Le blocus du JNIM : une stratégie d’asphyxie systématique
Cette attaque n’est pas un incident isolé, mais l’aboutissement d’une stratégie méthodique mise en place par le JNIM depuis des mois. Les groupes armés terroristes ont verrouillé les principaux axes routiers menant à Bamako : la route de Ségou, l’axe vers le Sénégal, et les voies du Sud vers la Guinée et la Côte d’Ivoire. Circuler sur ces routes est devenu un pari périlleux.
Le JNIM impose des check-points mobiles, rackette les chauffeurs et incendie les cargaisons de ceux qui refusent de se soumettre. Le blocus économique qui en résulte fait flamber les prix des denrées de première nécessité dans les marchés de la capitale. Une pression insoutenable pour une population déjà fragilisée par des années de crise. La junte au pouvoir, incapable de briser cet étau, voit sa crédibilité s’effriter chaque jour un peu plus.
L’échec retentissant des FAma et d’Africa Corps
Face à cette offensive, la junte malienne mise sur son partenariat avec les paramilitaires russes d’Africa Corps (ex-Wagner) pour assurer la sécurité du pays. Pourtant, les faits parlent d’eux-mêmes : malgré des moyens financiers colossaux et une communication axée sur la « montée en puissance » des Forces armées maliennes (FAMa), les résultats sont catastrophiques.

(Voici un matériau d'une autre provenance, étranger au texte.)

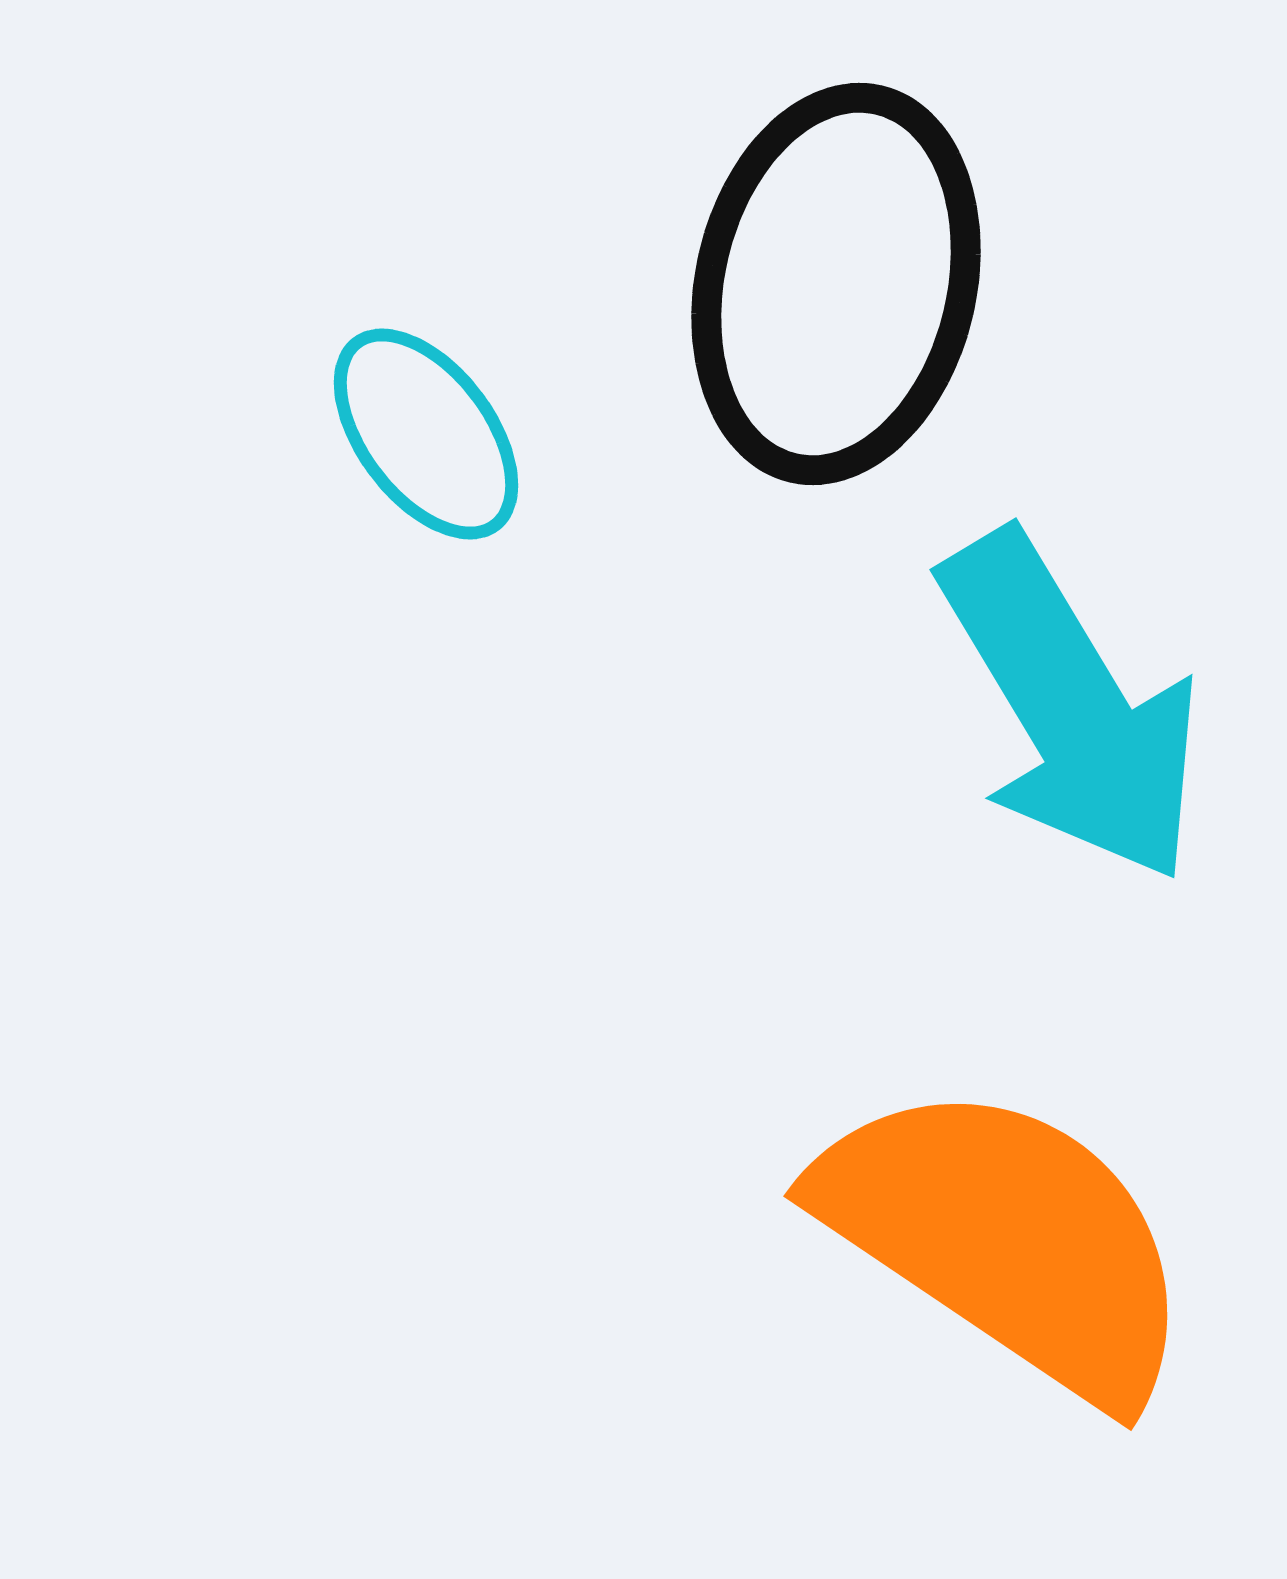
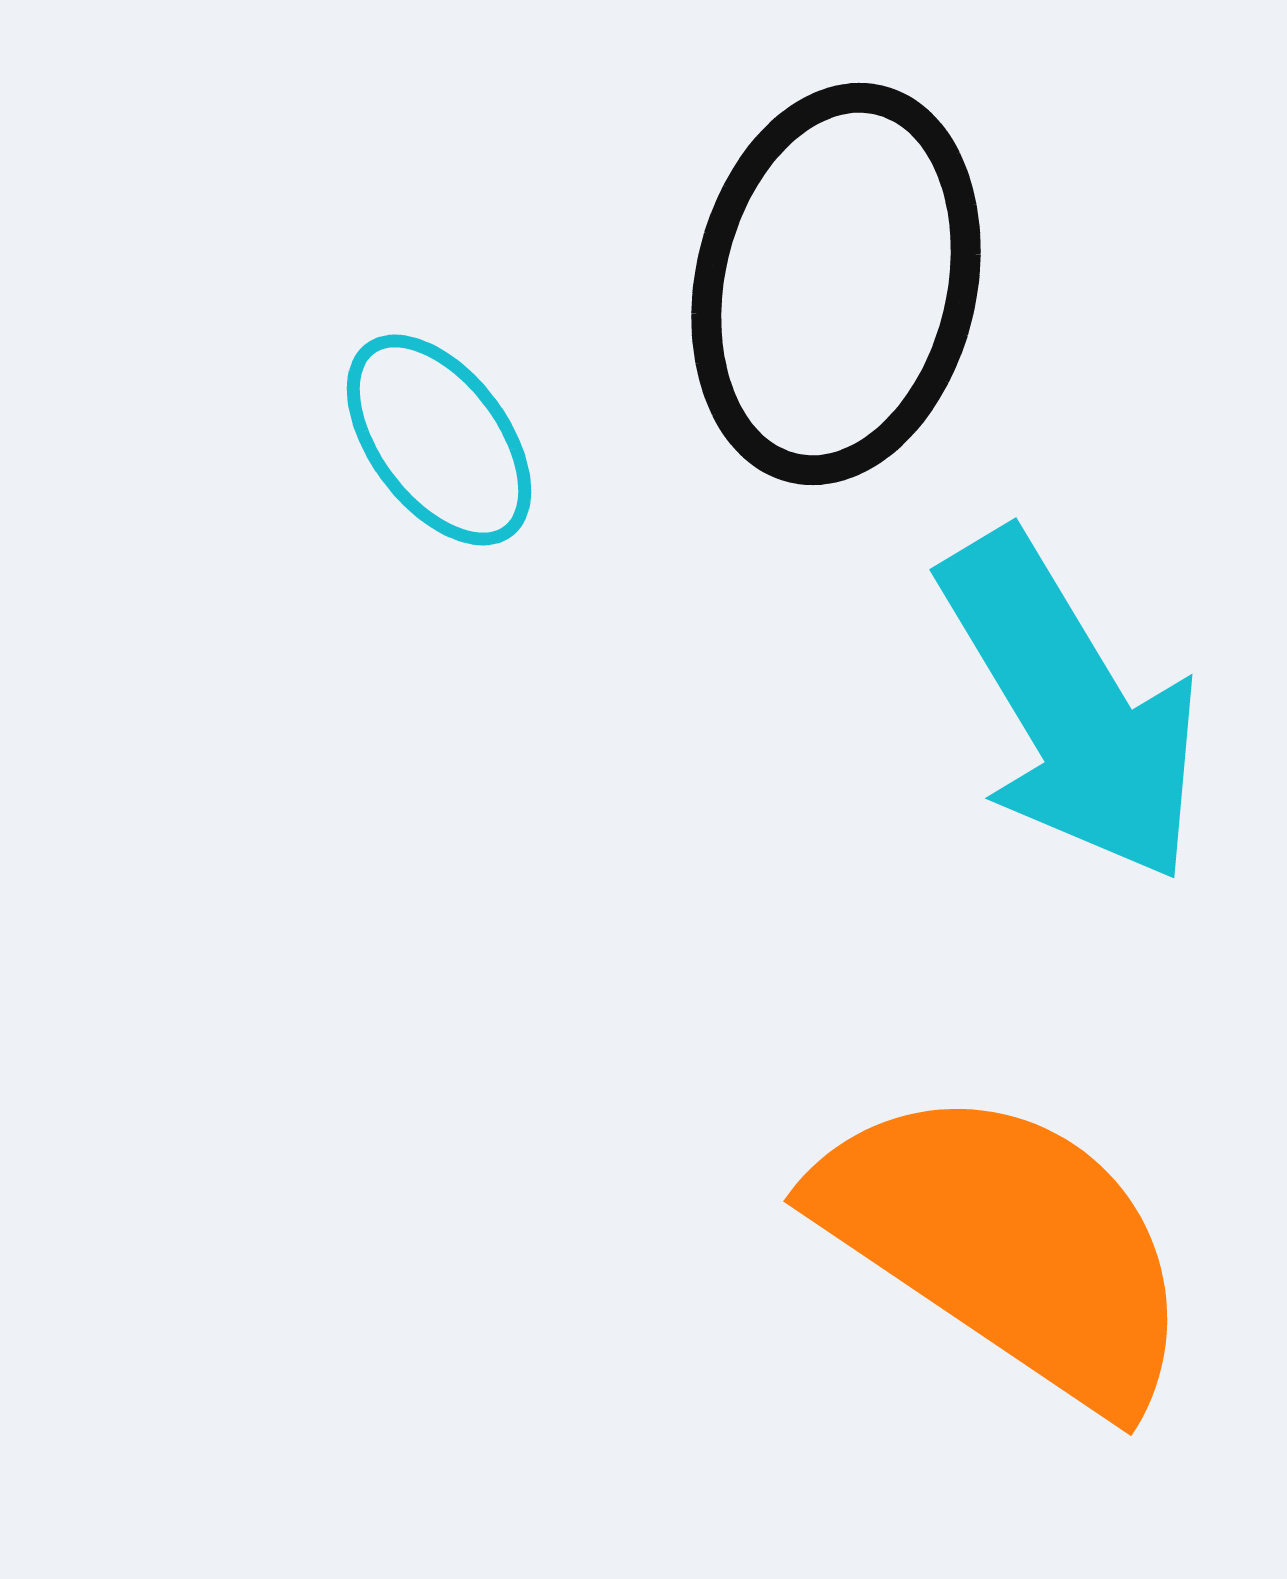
cyan ellipse: moved 13 px right, 6 px down
orange semicircle: moved 5 px down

Les mercenaires russes, déployés à grand renfort de propagande, se révèlent incapables d’anticiper ou de contrer des attaques à seulement 30 minutes du palais présidentiel. Leurs interventions, souvent brutales et concentrées sur des sites stratégiques comme les mines, ne répondent pas à la réalité d’une guerre asymétrique. Les patrouilles conjointes FAMa-Africa Corps manquent cruellement de réactivité et de couverture territoriale, laissant les axes vitaux exposés aux mains des djihadistes.
Bamako au bord de l’asphyxie : la junte face à l’urgence de repenser sa stratégie
L’attaque de Siby n’est pas qu’un symbole, c’est un dernier avertissement. Le déni de réalité ne peut plus servir de politique de défense. Alors que les camions en flammes s’alignent sur les routes et que les prix explosent, les Maliens assistent, impuissants, à l’effondrement des promesses de souveraineté et de sécurité portées par la junte.
La question n’est plus de savoir si Bamako peut éviter l’asphyxie totale, mais quand. Une remise en cause radicale des choix militaires actuels, ainsi que des alliances en place, s’impose comme une nécessité vitale pour éviter un effondrement économique et social. Le temps des illusions est révolu : la réalité du terrain exige des actions concrètes, et vite.